ABOUT THIS EXERCISE:
Lines before the one containing "Offizielle Teaser Homepage von Mass Effect 2" are left out; output the rest of the data exactly, through the final line.

STUDY MATERIAL:
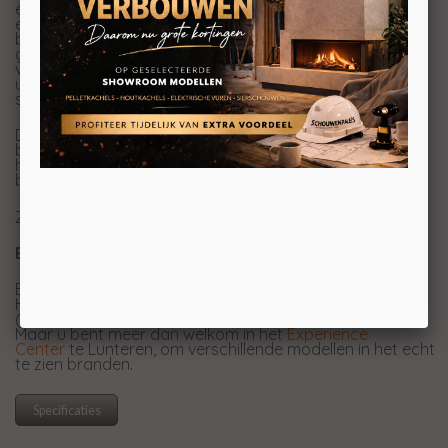
echt uniek maakt, is dat er geen zichtbare roosters of
elementen zijn voor het verwarmingselement. Met de
bijgeleverde afstandsbediening kunt u de haard
gemakkelijk besturen. Zo kunt u de helderheid van het
vuurbed en de vlamsnelheid aanpassen. Daarnaast kunt
u kiezen uit een rijk palet van meerdere kleuren om de
sfeer in je ruimte aan te passen aan je stemming en stijl.
De haard is voorzien van een donkere glazen
binnenwand en Deluxe Premium Logs. Bovendien is deze
haard uitstekend geschikt voor gebruik in een nieuw te
bouwen ombouw.
Zowel in frontzicht, tweezijdig of driezijdig verkrijgbaar.
Experience Center
Benieuwd naar de elektrische haarden van Fair Fires?
Helaas hebben wij de elektrisch haarden van Fairfires
(nog) niet in onze showroom in Breda.
Maar u bent meer dan welkom in het
Experience
Center
te Lunteren, om verschillende modellen in het echt
te zien branden.
Specificaties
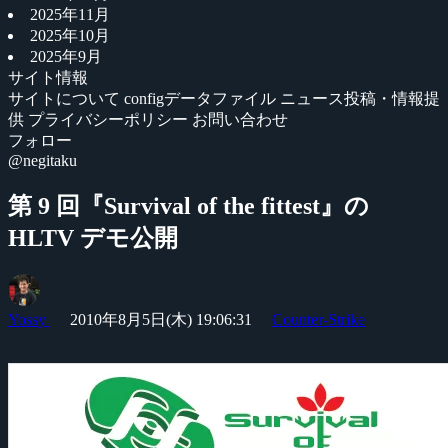
2025年11月
2025年10月
2025年9月
サイト情報
サイトについて
configデータファイル
ニュース投稿・情報提
供
プライバシーポリシー
お問い合わせ
フォロー
@negitaku
第 9 回『Survival of the fittest』の
HLTV デモ公開
Yossy
2010年8月5日(木) 19:06:31
Counter-Strike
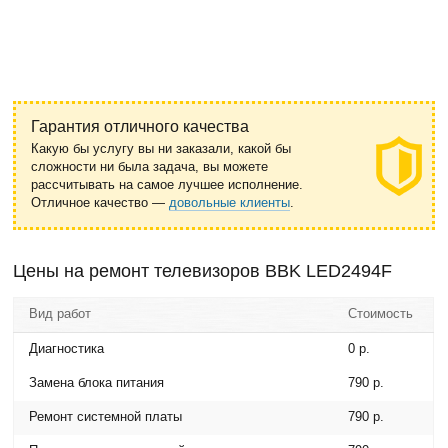
Гарантия отличного качества
Какую бы услугу вы ни заказали, какой бы
сложности ни была задача, вы можете
рассчитывать на самое лучшее исполнение.
Отличное качество —
довольные клиенты
.
Цены на ремонт телевизоров BBK LED2494F
Вид работ
Стоимость
Диагностика
0 р.
Замена блока питания
790 р.
Ремонт системной платы
790 р.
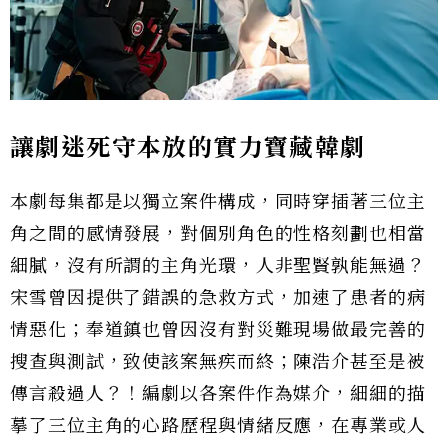
讓劇迷死守本放的實力寶藏韓劇
本劇每集都是以獨立案件構成，同時穿插著三位主
角之間的感情發展，對個別角色的性格刻劃也相當
細膩，沒有所謂的主角光環，人非聖賢孰能無過？
宋雪曾因提供了錯誤的急救方式，加速了患者的病
情惡化；奉道鎮也曾因沒有對災難現場做最完善的
搜查與測試，致使該案無疾而終；陳浩介甚至是被
傳言殺過人？！編劇以各案件作為媒介，細細的描
摹了三位主角的心路歷程與情緒反應，在專業或人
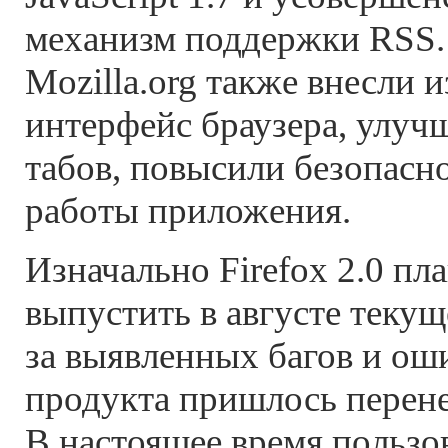
механизм поддержки RSS
Mozilla.org также внесли 
интерфейс браузера, улу
табов, повысили безопасн
работы приложения.
Изначально Firefox 2.0 пл
выпустить в августе текуще
за выявленных багов и ош
продукта пришлось перене
В настоящее время пользо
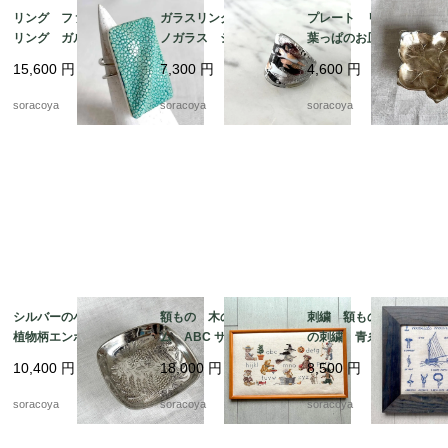
リング ファッション
ガラスリング ムラー
プレート リーフ型
リング ガルーシャ
ノガラス シルバーベ
葉っぱのお皿 WMF
スティングレイ エイ
ース 12号 メタリッ
ぶどうの葉っぱ 12ot
15,600
円
7,300
円
4,600
円
革 スクウェアモチー
クカラー 12acen15-2
em10
フ 9-10号フリーサイ
soracoya
soracoya
soracoya
ズ 12aceb16
シルバーの小物入れ
額もの 木のフレー
刺繍 額もの ヨット
植物柄エンボス gelb
ム ABC サンプラー
の刺繍 青糸 青フレ
社製 シルバープレー
くま クロスステッ
ーム 12otdg45-2
10,400
円
18,000
円
8,500
円
ト 12otec11
チ 図案 クマの物
語 12oter11
soracoya
soracoya
soracoya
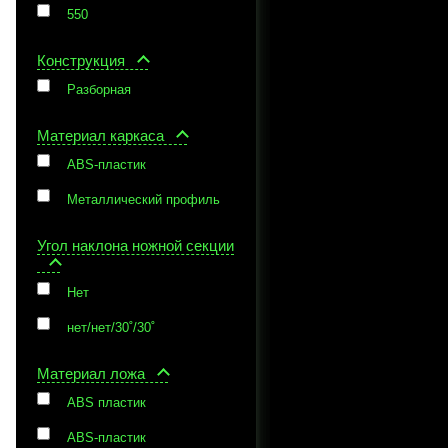
550
Конструкция
Разборная
Материал каркаса
ABS-пластик
Металлический профиль
Угол наклона ножной секции
Нет
нет/нет/30˚/30˚
Материал ложа
ABS пластик
ABS-пластик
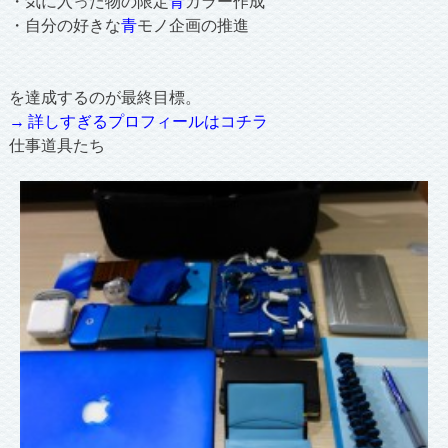
・気に入った物の限定
青
カラー作成
・自分の好きな
青
モノ企画の推進
を達成するのが最終目標。
→ 詳しすぎるプロフィールはコチラ
仕事道具たち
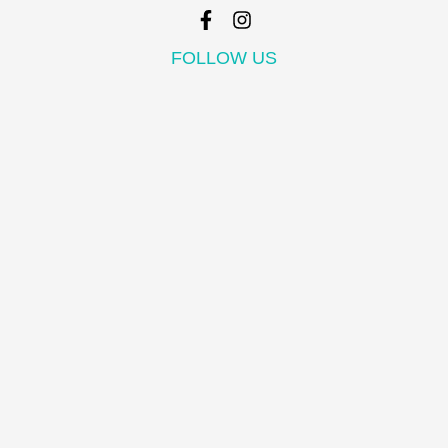
FOLLOW US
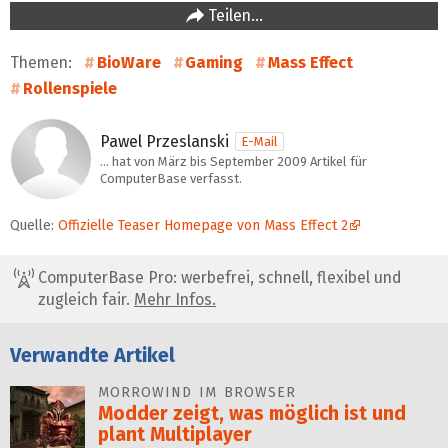
Teilen…
Themen:
BioWare
Gaming
Mass Effect
Rollenspiele
Pawel Przeslanski
E-Mail
… hat von März bis September 2009 Artikel für
ComputerBase verfasst.
Quelle:
Offizielle Teaser Homepage von Mass Effect 2
ComputerBase Pro: werbefrei, schnell, flexibel und
zugleich fair.
Mehr Infos.
Verwandte Artikel
MORROWIND IM BROWSER
Modder zeigt, was möglich ist und
plant Multiplayer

TASK RESPONSE:
Offizielle Teaser Homepage von Mass Effect 2
ComputerBase Pro: werbefrei, schnell, flexibel und
zugleich fair.
Mehr Infos.
Verwandte Artikel
MORROWIND IM BROWSER
Modder zeigt, was möglich ist und
plant Multiplayer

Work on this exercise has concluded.